Motorcycles like the Laverda 1000, the Ducati 900SS, and the Triumph Trident filled the pages, but there was one bike in particular that was to me the very essence of a superbike. Kawasaki’s flagship, the mighty Z1, was the epitome of power and brute force. I still remember the author’s enthusiastic account of burning up the pavement on the world’s fastest superbike as it shrieked towards redline.
Several years later my passion for Z1s was rekindled. One warm autumn evening the family ventured on their merry way to a nearby burger joint. I was still three years away from legal driving age, but I had been niggling mum and dad for permission to own a street bike when I turned sixteen. Dad had buckled under relentless pressure and threw in the towel. I was half way there. Tension was pretty high in the front seat of dad’s cherry red Buick Wildcat, as my parents were no longer unified in their defense.
Listening to the thrum of the mighty 455 V8 propelling us towards our hamburgers, my thoughts drifted to the pages of my little book.

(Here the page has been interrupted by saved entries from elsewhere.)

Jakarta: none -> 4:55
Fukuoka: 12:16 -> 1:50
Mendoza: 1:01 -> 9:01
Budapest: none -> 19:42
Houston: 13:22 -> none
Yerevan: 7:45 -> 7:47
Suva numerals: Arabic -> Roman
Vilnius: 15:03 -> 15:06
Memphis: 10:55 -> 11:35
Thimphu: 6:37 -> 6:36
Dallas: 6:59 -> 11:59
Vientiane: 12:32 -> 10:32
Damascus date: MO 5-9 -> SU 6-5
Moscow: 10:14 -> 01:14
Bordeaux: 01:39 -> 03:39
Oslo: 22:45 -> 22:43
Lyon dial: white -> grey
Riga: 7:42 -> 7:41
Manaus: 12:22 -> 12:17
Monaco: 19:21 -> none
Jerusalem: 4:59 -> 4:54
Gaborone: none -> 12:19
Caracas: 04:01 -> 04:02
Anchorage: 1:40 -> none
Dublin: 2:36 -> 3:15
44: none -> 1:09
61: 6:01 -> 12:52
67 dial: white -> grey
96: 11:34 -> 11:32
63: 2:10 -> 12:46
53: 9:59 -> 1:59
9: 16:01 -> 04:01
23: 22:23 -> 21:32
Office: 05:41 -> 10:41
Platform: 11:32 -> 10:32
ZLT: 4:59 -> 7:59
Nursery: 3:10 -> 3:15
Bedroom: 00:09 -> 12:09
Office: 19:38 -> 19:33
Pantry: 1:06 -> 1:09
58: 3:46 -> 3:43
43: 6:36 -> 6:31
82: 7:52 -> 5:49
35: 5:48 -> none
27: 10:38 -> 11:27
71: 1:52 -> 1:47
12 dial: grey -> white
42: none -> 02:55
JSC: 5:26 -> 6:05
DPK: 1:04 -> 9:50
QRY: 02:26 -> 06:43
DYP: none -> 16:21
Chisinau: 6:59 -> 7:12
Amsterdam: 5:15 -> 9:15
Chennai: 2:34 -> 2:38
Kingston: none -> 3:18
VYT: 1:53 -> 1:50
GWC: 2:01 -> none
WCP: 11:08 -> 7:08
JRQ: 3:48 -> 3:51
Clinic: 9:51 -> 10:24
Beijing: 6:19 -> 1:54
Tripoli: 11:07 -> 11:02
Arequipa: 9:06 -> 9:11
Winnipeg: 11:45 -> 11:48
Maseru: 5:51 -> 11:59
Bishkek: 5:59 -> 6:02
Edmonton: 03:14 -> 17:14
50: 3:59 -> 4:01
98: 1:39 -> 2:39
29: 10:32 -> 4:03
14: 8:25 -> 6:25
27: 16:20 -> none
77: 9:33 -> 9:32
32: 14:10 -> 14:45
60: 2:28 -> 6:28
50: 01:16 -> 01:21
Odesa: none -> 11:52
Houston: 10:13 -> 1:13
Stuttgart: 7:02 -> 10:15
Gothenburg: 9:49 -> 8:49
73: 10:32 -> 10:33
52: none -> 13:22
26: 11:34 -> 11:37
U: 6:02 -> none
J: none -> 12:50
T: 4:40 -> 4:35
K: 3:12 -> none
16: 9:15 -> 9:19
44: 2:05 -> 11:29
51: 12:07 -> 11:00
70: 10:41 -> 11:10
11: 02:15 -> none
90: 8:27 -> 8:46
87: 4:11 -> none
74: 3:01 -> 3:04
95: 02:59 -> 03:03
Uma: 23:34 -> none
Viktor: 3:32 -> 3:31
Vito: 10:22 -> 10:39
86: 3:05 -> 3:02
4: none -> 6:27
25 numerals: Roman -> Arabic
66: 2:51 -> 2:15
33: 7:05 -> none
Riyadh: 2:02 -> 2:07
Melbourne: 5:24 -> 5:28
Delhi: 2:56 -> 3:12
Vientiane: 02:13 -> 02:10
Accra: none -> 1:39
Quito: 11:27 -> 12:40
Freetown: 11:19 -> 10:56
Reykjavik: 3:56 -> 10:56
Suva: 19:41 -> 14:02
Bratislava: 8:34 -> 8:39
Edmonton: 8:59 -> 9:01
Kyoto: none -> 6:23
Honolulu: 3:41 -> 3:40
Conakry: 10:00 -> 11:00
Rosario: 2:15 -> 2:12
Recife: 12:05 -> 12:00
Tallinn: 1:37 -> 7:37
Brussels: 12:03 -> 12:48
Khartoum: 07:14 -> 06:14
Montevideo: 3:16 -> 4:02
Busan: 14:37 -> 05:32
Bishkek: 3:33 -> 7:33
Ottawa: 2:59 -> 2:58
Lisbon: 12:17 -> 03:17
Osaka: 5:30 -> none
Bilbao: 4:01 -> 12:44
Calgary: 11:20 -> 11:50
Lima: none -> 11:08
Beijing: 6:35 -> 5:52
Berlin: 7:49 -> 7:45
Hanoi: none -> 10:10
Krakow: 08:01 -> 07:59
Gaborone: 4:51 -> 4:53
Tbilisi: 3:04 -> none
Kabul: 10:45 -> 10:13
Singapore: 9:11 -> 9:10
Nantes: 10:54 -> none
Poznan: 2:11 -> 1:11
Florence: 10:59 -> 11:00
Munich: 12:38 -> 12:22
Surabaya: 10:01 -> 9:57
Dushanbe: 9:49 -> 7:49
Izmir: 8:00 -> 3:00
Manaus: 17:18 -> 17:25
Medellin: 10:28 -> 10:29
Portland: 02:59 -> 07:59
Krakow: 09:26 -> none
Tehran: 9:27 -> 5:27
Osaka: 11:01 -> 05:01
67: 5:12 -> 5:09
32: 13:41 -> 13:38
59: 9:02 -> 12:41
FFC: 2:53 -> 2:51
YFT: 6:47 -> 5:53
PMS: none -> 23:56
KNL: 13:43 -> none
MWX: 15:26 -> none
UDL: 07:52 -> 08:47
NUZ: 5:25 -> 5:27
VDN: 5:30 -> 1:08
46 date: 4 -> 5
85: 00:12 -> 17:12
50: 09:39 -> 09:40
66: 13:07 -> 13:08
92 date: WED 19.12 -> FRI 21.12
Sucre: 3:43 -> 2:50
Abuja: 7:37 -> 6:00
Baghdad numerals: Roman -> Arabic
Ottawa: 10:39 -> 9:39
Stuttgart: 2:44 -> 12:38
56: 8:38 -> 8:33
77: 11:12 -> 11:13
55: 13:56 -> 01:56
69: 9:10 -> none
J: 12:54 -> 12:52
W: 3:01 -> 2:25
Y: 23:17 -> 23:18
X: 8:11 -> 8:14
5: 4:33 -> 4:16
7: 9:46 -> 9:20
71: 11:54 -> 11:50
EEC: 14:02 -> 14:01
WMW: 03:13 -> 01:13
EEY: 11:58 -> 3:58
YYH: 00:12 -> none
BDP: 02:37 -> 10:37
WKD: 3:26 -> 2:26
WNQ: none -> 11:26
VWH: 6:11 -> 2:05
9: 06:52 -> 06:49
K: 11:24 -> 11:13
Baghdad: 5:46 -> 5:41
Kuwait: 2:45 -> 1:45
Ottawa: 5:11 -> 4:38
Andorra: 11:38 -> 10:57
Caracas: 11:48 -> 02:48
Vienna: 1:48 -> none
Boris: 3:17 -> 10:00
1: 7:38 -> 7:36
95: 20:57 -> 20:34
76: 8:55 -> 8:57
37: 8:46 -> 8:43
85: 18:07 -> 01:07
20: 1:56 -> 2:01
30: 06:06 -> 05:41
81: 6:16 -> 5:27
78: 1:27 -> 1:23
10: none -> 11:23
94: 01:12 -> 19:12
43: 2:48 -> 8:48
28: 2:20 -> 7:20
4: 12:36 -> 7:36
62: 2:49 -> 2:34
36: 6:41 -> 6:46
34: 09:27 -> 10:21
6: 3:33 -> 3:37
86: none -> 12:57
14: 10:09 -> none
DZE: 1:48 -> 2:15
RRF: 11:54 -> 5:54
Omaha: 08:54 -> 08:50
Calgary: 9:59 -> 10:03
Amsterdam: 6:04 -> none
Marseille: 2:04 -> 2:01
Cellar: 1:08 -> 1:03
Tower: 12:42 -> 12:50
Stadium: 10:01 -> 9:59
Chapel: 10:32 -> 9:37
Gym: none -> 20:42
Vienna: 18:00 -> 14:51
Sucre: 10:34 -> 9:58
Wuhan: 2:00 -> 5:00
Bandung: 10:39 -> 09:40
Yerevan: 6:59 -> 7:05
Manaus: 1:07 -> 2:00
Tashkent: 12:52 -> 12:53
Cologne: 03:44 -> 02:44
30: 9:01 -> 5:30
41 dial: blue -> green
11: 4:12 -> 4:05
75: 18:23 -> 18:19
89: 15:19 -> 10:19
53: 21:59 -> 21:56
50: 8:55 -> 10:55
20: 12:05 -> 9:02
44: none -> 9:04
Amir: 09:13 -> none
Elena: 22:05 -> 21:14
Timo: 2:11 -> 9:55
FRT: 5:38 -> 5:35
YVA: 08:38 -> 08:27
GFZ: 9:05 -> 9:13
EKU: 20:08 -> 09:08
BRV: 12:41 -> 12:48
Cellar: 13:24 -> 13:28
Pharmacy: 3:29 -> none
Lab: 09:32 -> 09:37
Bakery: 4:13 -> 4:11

I imagined how cool it would be to ride to school on a Laverda 1000 or Kawasaki Z1. I was starting to outgrow my Honda Mini Trail, and it was time to start thinking about something bigger. A Z1 was the next logical progression for a seasoned veteran such as myself, with a year’s worth of experience on a mini-bike. I was sure I would easily master the clutch and the additional 80 horsepower.
As we pulled into the Wendy’s parking lot time stood still. Parked side by side and basking in the golden light of the afternoon sun, were two of the most hairy chested motorcycles on the planet. Open mouthed I gazed at the two machines as dad docked the Buick and threw out the anchor. The gleaming chrome 4-into-4 pipes and those crazy duck tail rear ends were burning themselves into my permanent memory banks. As the family queued in for dinner, I stumbled over for a closer look.
The next thing I saw sealed my fate. My eyes bugged out when I saw the numbers swinging around the face of those speedometers — all the way to a dizzying 160mph. Awesome stuff for a bike crazed teen! I imagined the two daredevils who rode these monsters. They were macho swinging airline pilots with steely squinting eyes and jutting jaws. They had good looks, wads of cash, swanky bachelor pads, and a harem of curvy stewardesses lining up for a ride (on the bikes). They had probably ridden clear across the continent that afternoon for their hamburgers, all after finishing one-two at Daytona the day before. Looking back, it occurred to me that the two bikes I had been slobbering over that afternoon may have belonged to the burger flippers inside. Well, they were still cool if they rode Z1s.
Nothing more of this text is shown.